Cross mount points.  Leaving this as false will record mount points as a
content-less directory.  Mount points are detected by the device number
changing in a call to stat.  This is not robust protection against bind-mounts,
however.  Support for detecting bind-mounts might be added in the future.

=item reuse_digests

Default: 2

Options: false (off), 1 (size), 2 (size+mtime), 3 (size+ctime)

Many of the import methods accept a C<$hint> parameter.  Using digest hints
greatly speeds up import operations, at the cost of the certainty of getting
an exact copy.

The hint is a past result of importing a tree from the filesystem.
(a L<path object|DataStore::CAS::FS/"PATH OBJECTS"> from DataStore::CAS::FS).
If the size (and optionally metadata_ts / modify_ts) of the file have not
changed, the digest_hash from the hint will be used instead of re-calculating

Make sure you are collecting and storing your criteria in the directories,
or none of the hashes can be re-used.  Specifically, you need
C<collect_metadata_ts =E<gt> 1> and C<dir_format =E<gt> 'unix'> or
C<dir_format =E<gt> 'universal'> to make use of C<reuse_digests =E<gt> 3>.

=item utf8_filenames


=head1 METHODS

=head2 new

  my $importer= $class->new( %attributes_and_flags )

The constructor accepts values for any of the official attributes.  It also
accepts all of the L<flag names|/flags>, and will move them into the C<flags>
attribute for you.

No arguments are required, and the defaults should work for most people.

=for Pod::Coverage BUILD

=head2 import_tree

  $self->import_tree( $path, $FS_Path_object )
  # returns true, or throws an exception

Recursively collect directory entries from the real filesystem at C<$path>
and store them at L<$FS_Path_object|DataStore::CAS::FS/"PATH OBJECTS">
(which references an instance of L<FS|DataStore::CAS::FS>, which references
an instance of L<CAS|DataStore::CAS>)

This will use the destination path for incremental-bakup hints, if that
feature is enabled on this Importer.  If you want to make a clean import,
you should first unlink the destination path, or turn off the
L</reuse_digests> flag.

=head2 import_directory

  $digest_hash= $importer->import_directory( $cas, $path, $hint );

Imports a directory from the real filesystem C<$path> into the
L<$cas|DataStore::CAS>, optionally using the virtual filesystem path
L<$hint|DataStore::CAS::FS/"PATH OBJECTS"> as a cache of previously-calculated
digest hashes for files whose metadata matches.

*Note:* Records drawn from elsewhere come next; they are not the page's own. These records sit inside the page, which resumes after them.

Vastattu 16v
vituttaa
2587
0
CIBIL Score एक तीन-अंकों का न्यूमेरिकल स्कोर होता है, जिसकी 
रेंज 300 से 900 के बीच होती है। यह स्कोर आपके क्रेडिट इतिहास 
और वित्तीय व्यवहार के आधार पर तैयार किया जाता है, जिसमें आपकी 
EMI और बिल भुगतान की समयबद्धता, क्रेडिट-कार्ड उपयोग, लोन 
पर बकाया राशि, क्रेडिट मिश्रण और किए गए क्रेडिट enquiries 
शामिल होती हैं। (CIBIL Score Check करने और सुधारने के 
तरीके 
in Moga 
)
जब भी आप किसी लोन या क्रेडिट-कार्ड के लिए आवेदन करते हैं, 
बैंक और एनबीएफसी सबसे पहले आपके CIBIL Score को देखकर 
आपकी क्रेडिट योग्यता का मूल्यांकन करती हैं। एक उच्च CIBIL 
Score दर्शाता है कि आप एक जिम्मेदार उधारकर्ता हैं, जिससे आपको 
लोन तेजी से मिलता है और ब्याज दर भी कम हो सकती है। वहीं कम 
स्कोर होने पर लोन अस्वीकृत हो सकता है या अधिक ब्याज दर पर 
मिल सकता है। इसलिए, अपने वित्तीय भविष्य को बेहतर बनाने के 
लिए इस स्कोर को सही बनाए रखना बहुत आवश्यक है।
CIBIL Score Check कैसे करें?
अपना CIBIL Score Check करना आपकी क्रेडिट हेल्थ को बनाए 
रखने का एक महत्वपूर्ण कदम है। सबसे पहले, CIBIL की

=head2 import_directory_entry

  $dirEnt= $importer->import_directory_entry($cas, $path);
  # Or a little more optimized...
  $dirEnt= $importer->import_directory_entry($cas, $path, $ent_name, $stat, $hint);

This method scans a path on the real filesystem, and returns a *complete*
L<DirEnt object|DataStore::CAS::FS::DirEnt>, importing file contents and
recursing and encoding subdirectories as necessary.

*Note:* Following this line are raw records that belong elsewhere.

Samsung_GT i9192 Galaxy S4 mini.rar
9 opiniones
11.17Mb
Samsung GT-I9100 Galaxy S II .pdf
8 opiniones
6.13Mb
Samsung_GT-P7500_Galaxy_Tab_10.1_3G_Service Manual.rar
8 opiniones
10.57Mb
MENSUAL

=head2 collect_dirent_metadata

  $attrHash= $importer->collect_dirent_metadata( $path );
  # -or-
  $attrHash= $importer->collect_dirent_metadata( $path, $hint, $name, $stat );

This method returns a hashref of attributes about the named file.  The only
required parameter is C<$path>, however the others can be given to speed up
execution.  C<$path> should be in platform-native form.  C<$name> will be
calculated with File::Spec->splitpath if not provided.  C<$stat> should be an
arrayref from stat() or lstat(), optionally blessed.

If C<$hint> (a L<DirEnt|DataStore::CAS::FS::DirEnt>) is given, and C<$path>
refers to a file with the same metadata (size, mtime) of the C<$hint>, then
C<$hint->ref> will be used instead of re-calculating the digest of the file.

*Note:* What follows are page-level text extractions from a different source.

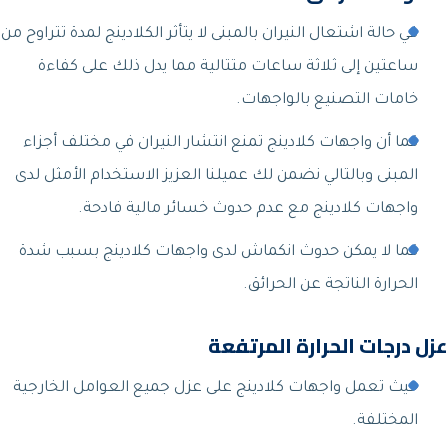
في حالة اشتعال النيران بالمبنى لا يتأثر الكلادينج لمدة تتراوح من
ساعتين إلى ثلاثة ساعات متتالية مما يدل ذلك على كفاءة
خامات التصنيع بالواجهات.
كما أن واجهات كلادينج تمنع انتشار النيران في مختلف أجزاء
المبنى وبالتالي نضمن لك عميلنا العزيز الاستخدام الأمثل لدى
واجهات كلادينج مع عدم حدوث خسائر مالية فادحة.
كما لا يمكن حدوث انكماش لدى واجهات كلادينج بسبب شدة
الحرارة الناتجة عن الحرائق.
عزل درجات الحرارة المرتفعة
حيث تعمل واجهات كلادينج على عزل جميع العوامل الخارجية
المختلفة.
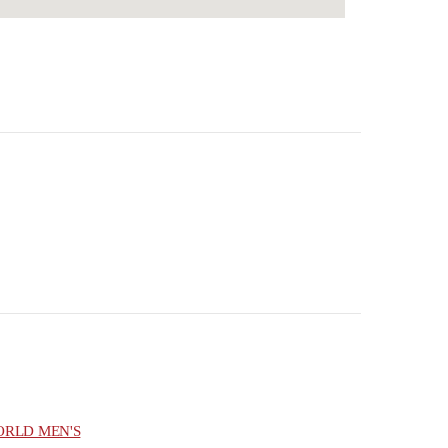
ORLD MEN'S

The stat arrayrefs that Importer passes to the filter are blessed to give you
access to methods like '->mode' and '->mtime', but I'm not using File::stat.
"Why??" you ask? because blessing an arrayref from the regular stat is 3 times
as fast and my accessors are twice as fast, and it requires a miniscule amount
of code.

=head1 AUTHOR

Michael Conrad <>


This software is copyright (c) 2013 by Michael Conrad, and IntelliTree Solutions llc.

This is free software; you can redistribute it and/or modify it under
the same terms as the Perl 5 programming language system itself.